Postprzez Sansevieria » 22 mar 2011, o 13:49

Skoro już jesteś po lekturze Miller i zdajesz sobie sprawę z "należenia do klubu" czyli bycia ofiarą wykorzystania to Salter jak najbardziej jest lekturą zalecaną. Część pierwsza o sprawcach to uznaniowo, natomiast o ofiarach absolutnie obowiązkowo. Dalsze laktury zalecane oczywiście podam na życzenie, ale po kolei. Wykorzystanie kazirodzcze przez kobiety jest niestety mało opisane, ale conieco na temat jest. Natomiast schematy reagowania ofiar są podobne, niezależnie od płci sprawcy.
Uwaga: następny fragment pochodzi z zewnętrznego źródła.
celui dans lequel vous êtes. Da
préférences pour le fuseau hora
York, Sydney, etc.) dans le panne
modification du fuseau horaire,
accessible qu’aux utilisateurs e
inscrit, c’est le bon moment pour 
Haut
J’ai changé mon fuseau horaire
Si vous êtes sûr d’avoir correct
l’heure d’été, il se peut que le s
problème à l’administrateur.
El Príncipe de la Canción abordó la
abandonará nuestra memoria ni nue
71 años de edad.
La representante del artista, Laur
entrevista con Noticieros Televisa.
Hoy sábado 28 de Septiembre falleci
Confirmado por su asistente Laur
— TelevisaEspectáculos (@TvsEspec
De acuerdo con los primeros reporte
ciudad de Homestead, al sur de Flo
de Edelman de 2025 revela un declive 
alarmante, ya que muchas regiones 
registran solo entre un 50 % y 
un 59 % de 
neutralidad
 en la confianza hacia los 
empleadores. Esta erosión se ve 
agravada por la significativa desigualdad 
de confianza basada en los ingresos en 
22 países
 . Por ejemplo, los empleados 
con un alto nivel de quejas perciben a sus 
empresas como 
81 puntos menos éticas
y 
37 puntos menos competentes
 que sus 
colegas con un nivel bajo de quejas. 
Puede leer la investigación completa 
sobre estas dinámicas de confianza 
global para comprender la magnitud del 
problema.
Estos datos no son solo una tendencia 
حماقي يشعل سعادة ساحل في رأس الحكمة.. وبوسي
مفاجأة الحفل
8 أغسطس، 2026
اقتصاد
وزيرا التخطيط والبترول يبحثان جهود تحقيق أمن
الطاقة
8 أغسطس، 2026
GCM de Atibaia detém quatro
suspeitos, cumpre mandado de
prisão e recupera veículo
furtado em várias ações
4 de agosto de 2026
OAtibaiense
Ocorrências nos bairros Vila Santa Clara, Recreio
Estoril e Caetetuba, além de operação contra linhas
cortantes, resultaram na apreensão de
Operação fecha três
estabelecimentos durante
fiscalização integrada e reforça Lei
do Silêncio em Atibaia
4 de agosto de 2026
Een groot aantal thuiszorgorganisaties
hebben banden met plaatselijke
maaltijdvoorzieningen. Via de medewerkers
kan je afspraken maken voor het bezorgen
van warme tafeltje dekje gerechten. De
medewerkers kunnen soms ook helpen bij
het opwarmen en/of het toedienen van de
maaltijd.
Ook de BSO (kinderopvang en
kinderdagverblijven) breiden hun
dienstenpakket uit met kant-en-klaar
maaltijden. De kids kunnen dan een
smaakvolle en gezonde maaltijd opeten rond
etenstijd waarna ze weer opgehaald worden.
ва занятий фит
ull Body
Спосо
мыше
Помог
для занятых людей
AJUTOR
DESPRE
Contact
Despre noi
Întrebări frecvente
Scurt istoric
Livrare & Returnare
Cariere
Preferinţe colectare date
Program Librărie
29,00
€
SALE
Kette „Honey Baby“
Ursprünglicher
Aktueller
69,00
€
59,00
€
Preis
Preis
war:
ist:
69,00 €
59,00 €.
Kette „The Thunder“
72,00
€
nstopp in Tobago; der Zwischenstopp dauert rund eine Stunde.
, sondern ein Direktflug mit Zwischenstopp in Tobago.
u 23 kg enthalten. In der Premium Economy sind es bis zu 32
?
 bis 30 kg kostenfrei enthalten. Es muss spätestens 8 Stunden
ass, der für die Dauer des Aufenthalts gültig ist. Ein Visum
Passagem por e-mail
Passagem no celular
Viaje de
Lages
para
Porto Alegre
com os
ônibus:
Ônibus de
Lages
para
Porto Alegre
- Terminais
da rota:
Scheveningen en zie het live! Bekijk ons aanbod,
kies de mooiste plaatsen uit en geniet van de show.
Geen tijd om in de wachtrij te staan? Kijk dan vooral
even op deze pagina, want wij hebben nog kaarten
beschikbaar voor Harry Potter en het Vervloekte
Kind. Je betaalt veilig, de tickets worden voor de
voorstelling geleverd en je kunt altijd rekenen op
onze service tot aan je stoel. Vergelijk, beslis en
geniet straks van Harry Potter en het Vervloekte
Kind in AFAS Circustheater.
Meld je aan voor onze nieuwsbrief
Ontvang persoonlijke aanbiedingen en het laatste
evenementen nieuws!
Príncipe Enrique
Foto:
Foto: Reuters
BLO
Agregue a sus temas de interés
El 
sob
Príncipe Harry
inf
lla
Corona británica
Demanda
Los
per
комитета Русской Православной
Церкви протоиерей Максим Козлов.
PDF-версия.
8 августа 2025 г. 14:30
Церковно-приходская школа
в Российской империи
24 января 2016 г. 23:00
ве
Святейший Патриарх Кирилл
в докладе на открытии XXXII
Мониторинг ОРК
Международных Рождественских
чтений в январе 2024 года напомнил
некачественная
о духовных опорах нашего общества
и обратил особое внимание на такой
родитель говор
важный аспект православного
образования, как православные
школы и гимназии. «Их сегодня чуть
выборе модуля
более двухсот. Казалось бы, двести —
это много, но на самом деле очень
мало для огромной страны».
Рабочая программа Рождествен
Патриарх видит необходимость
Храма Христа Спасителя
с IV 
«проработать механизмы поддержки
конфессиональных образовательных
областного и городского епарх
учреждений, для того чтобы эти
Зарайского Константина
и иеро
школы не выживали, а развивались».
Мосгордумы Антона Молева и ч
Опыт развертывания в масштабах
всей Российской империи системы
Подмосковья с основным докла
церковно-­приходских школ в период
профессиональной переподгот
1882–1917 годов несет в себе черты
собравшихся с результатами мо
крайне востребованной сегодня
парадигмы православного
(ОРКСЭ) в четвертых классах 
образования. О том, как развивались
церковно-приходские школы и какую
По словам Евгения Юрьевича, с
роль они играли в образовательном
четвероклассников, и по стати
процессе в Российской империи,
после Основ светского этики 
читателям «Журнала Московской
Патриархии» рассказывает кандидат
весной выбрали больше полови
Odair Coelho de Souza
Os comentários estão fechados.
I zajrzyj na priv. :)
Sansevieria
 
Posty: 4044
Dołączył(a): 10 lis 2009, o 21:57

Postprzez Orm Embar » 23 mar 2011, o 00:06

Cześć Bulerbyn, witaj na forum,

Wiesz co, co do okresu znacznego pogorszenia samopoczucia podczas terapii, to powiem tylko, że wszystko co opisujesz jest dość normalne, typowe w terapii (nie wiem, czy to Ciebie martwi czy też cieszy...) a co więcej bardzo ... zdrowe.

Mam świadomość, że posługujemy się tutaj na forum trochę językiem żargonowym - ale OK, też go użyję. Przeszedłem terapię związaną najogólniej rzecz biorąc z brakiem ojca - czyli leczenie bardzo typowych cierpień chłopaka pozbawionego męskich wzorców. Podobnie jak i Ty moje braki tliły się we mnie latami. Ich działanie było naturalnie widoczne, ale jakoś tak jak za muślinem, jak za mgłą - widoczne, ale trudne do rozpoznania.

Wiem, że podczas terapii musiałem otworzyć się na wszystko to, co schowane. Brzmi bardzo "podręcznikowo", ale tak to dokładnie jest - odczuwasz wszystkie utykane w zakamarkach cierpienia z czwórnasób, o ile nie bardziej.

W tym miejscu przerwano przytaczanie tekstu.